The People’s Bank of China (PBoC) took some confusing measures with regards to the China yuan, also known as the renminbi.
Investors saw the yuan fall sharply as China narrowed the currency’s daily fixing rate the most since July 2012. The yuan previously traded in a band plus or minus 1% of a rate which is set each morning. This percentage doubled to 2% percent.
Economists expected this move for some time. Sacha Tihanyi, a Forex Specialist at Scotia Bank, was harsher than most. “It is obvious that Chinese financial reform is being pushed ahead at a decidedly brisk pace,” said Tihanyi.
However, the shocking part is when you consider these rate changes in the context of the PBoC’s other recent moves.
In December of 2013, the country sold US$48 billion worth of United States treasuries. The move reduced liquidity, but only under the assumption that dollars are exchanged back into yuan.

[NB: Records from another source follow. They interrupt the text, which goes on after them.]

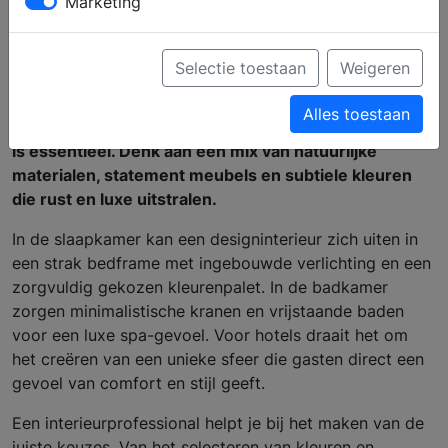
Marketing
Een designinterieur draait om strakke lijnen,
hoogwaardige materialen en een minimalistische
Selectie toestaan
Weigeren
uitstraling die toch warmte uitstraalt. Of je nu je
woonkamer, slaapkamer, badkamer of zelfs een hotel
Alles toestaan
wilt inrichten, de juiste balans tussen vorm en functie
is essentieel. Denk aan een mix van natuurlijke
materialen, statement meubels en subtiele kleuren
die rust en luxe uitstralen.
In de slaapkamer kan een designinterieur zich uiten in
een strak bedframe met ingebouwde verlichting en een
zorgvuldig gekozen kleurenpalet. In de badkamer
zorgen minimalistische kranen en vrijstaande baden
voor een luxe spa-gevoel. Voor hotels draait het om
het creëren van een unieke sfeer die gasten direct een
gevoel van comfort en stijl geeft.
Een interieurprofessional helpt je bij het maken van de
juiste keuzes. Van het selecteren van kleuren en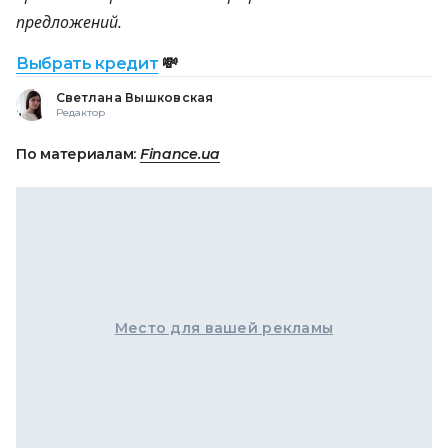
предложений.
Выбрать кредит
💸
Светлана Вышковская
Редактор
По материалам:
Finance.ua
Место для вашей рекламы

In January of 2014, banks loaned US$218 billion to consumers: the largest amount ever and an action which substantially raised liquidity.
The Future of China’s Yuan? Uncertain
These bizarre actions have alarmed forex traders and investors because they highlight a weakness in the Chinese economic system.

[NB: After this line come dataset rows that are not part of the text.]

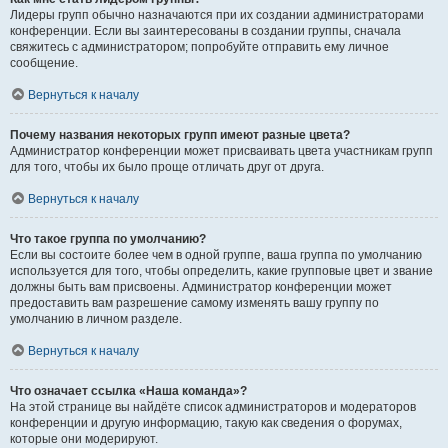
Лидеры групп обычно назначаются при их создании администраторами
конференции. Если вы заинтересованы в создании группы, сначала
свяжитесь с администратором; попробуйте отправить ему личное
сообщение.
Вернуться к началу
Почему названия некоторых групп имеют разные цвета?
Администратор конференции может присваивать цвета участникам групп
для того, чтобы их было проще отличать друг от друга.
Вернуться к началу
Что такое группа по умолчанию?
Если вы состоите более чем в одной группе, ваша группа по умолчанию
используется для того, чтобы определить, какие групповые цвет и звание
должны быть вам присвоены. Администратор конференции может
предоставить вам разрешение самому изменять вашу группу по
умолчанию в личном разделе.
Вернуться к началу
Что означает ссылка «Наша команда»?
На этой странице вы найдёте список администраторов и модераторов
конференции и другую информацию, такую как сведения о форумах,
которые они модерируют.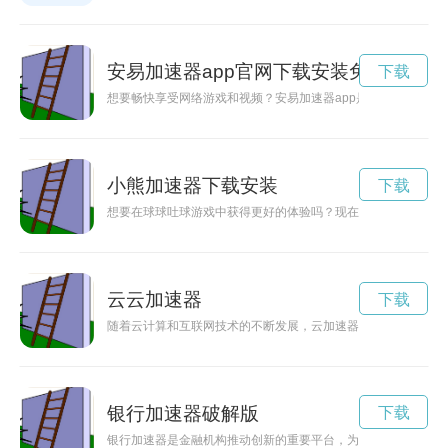
安易加速器app官网下载安装免费
下载
想要畅快享受网络游戏和视频？安易加速器app是您的不二选择
小熊加速器下载安装
下载
想要在球球吐球游戏中获得更好的体验吗？现在有了永久免费版
云云加速器
下载
随着云计算和互联网技术的不断发展，云加速器作为一款新型网
银行加速器破解版
下载
银行加速器是金融机构推动创新的重要平台，为金融科技行业提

Since the beginning of the country’s growth story, the yuan has been rising against the U.S. Dollar as more money flowed into China. This was fine until the economic crisis of 2007/8. At this point, the western world stopped buying Chinese manufactured products.
Beijing had to force growth to prevent social unrest and unemployment. Therefore, a huge stimulus package worth US$600 billion was introduced in 2008. Money went toward infrastructure projects such as roads, airports, and trains. This created jobs… at least for a while.

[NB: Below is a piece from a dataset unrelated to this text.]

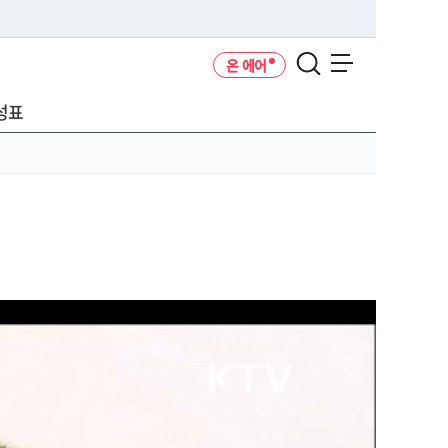
온 에어
메뉴 열기
성표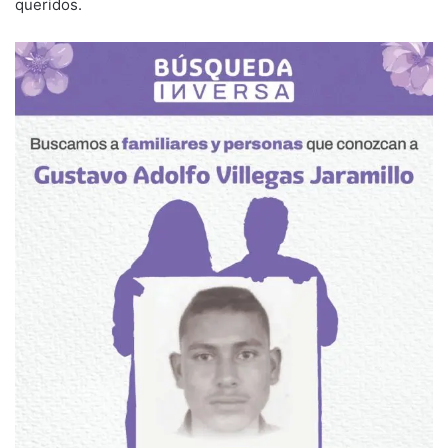
queridos.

The plan worked as low unemployment and high GDP growth continued throughout the following years. But the issue is that China invested in developing fixed assets which produce no cash flow and are unsustainable.
Once projects were completed, the country had the same problem as it did at the beginning of the financial crisis.
China’s Unpoppable Bubble
This leaves Chinese authorities in an awkward position. The bubble cannot suddenly pop because the resulting unrest would cause the same problem Beijing wants to avoid. They also realize the current path of infrastructure-led growth cannot last forever.
As a result, China decided to focus on what worked well to begin with: global trade. The renminbi must fall against the dollar because of this.
However, there’s another problem. Land prices and wages in China have both risen to record levels because of the U.S. Federal Reserve’s quantitative easing program.
Further inflation would not only multiply this issue, but make manufacturing in China even less competitive compared to countries such as Vietnam and Mexico than it is already. It defeats the purpose of solving their problems though an increase in trade,
All of this explains the odd moves which seem like an attempt to achieve two different goals at one time. To cheapen their currency, China must exchange yuan into dollars. But assets must be sold and converted into dollars to prevent inflation.
The delicate balancing act that investors are noticing implies an uncertainty in whether the renminbi will rise or fall. Forex traders should be cautious.